» **RECORD SET**:
/---

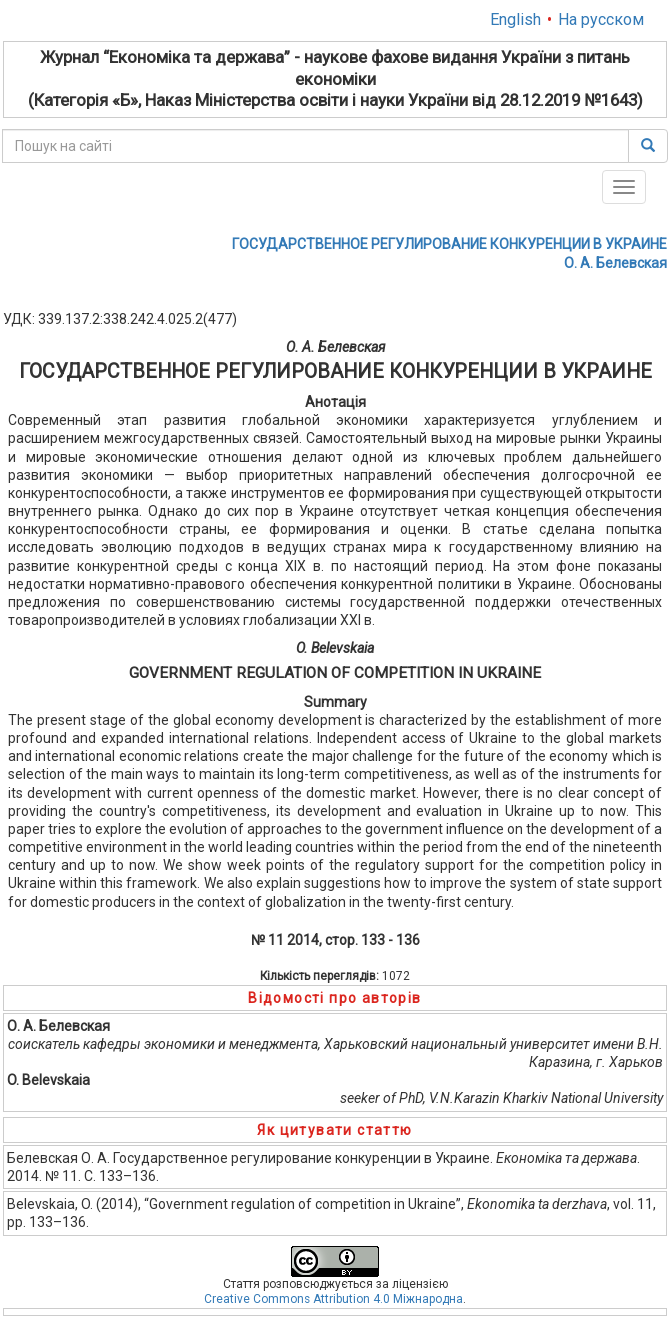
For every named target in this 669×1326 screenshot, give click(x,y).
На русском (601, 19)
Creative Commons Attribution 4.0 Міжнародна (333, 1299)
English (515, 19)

\---
/---

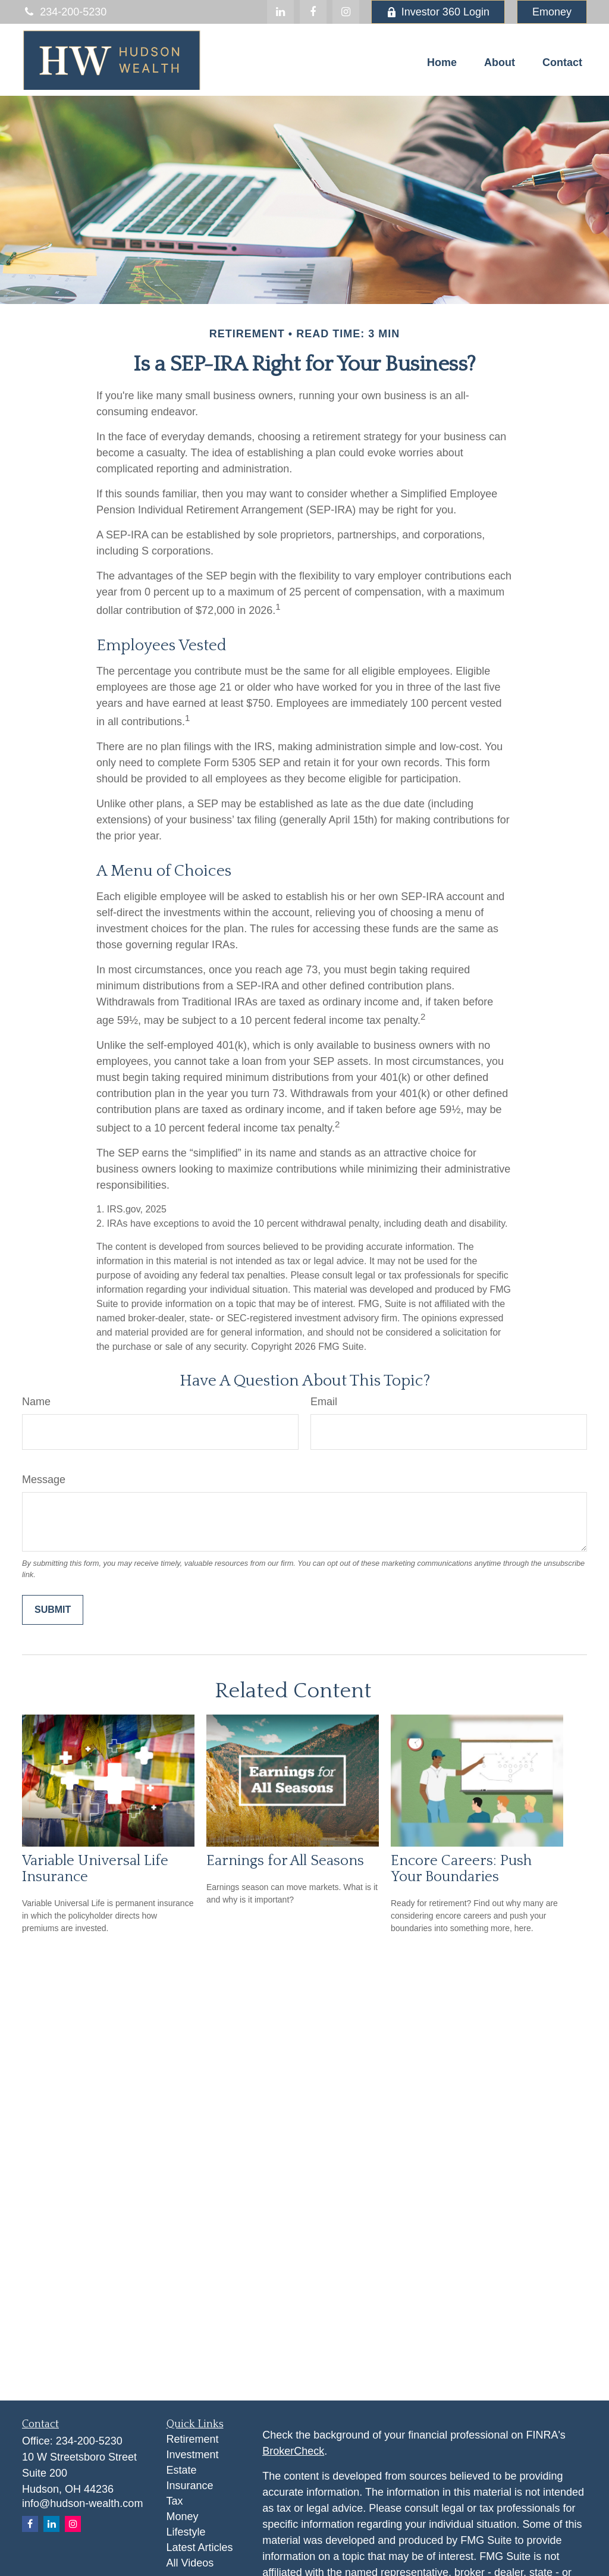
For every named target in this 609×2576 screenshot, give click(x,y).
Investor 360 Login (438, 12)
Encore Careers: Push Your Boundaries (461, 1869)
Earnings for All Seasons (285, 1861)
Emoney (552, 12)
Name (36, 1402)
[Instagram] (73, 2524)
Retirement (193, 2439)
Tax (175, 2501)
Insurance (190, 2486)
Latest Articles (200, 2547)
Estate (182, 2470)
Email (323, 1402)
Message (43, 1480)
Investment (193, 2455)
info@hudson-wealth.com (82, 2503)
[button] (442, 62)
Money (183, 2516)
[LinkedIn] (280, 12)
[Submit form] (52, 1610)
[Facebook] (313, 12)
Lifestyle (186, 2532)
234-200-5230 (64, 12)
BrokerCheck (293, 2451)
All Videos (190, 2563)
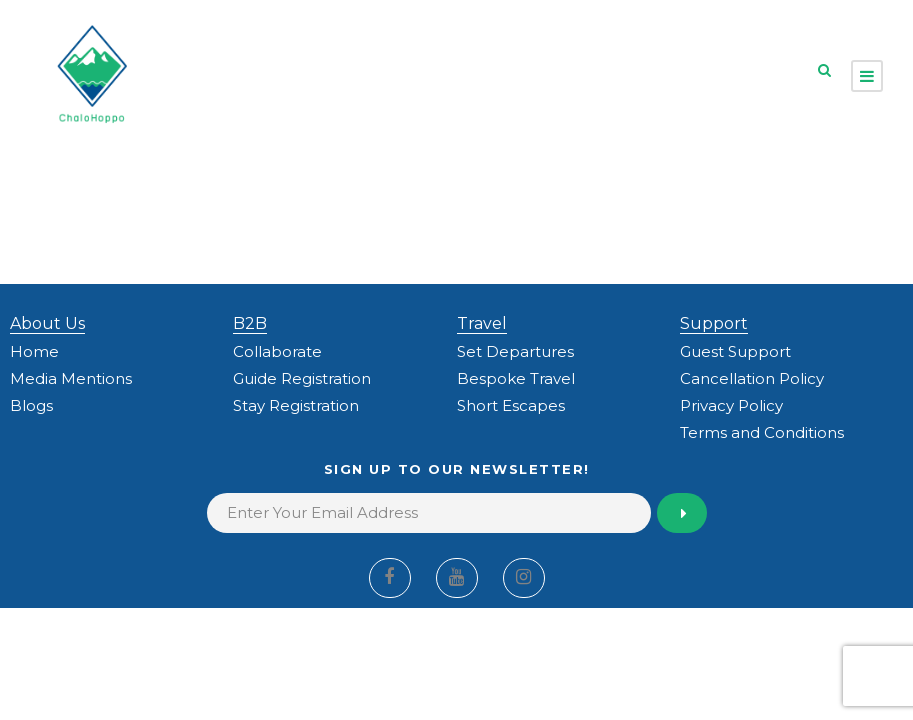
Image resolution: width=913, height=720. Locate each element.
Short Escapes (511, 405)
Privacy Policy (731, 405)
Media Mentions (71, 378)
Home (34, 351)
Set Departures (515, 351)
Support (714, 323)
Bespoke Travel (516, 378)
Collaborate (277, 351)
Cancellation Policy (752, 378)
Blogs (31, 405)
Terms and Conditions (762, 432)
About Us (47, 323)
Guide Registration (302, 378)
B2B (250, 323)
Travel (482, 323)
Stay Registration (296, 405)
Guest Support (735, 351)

\---

» **DIRECTIONS FOR THIS TASK**: Reproduce exactly the lines of the data above that run from the line with "234-200-5230 (64, 12)" down to the line with "Guest Support (735, 351)", both ends included. Pictures do not belong in the copy.

» **WRITTEN ANSWER**:
234-200-5230 (64, 12)
BrokerCheck (293, 2451)
All Videos (190, 2563)
Image resolution: width=913, height=720. Locate each element.
Short Escapes (511, 405)
Privacy Policy (731, 405)
Media Mentions (71, 378)
Home (34, 351)
Set Departures (515, 351)
Support (714, 323)
Bespoke Travel (516, 378)
Collaborate (277, 351)
Cancellation Policy (752, 378)
Blogs (31, 405)
Terms and Conditions (762, 432)
About Us (47, 323)
Guide Registration (302, 378)
B2B (250, 323)
Travel (482, 323)
Stay Registration (296, 405)
Guest Support (735, 351)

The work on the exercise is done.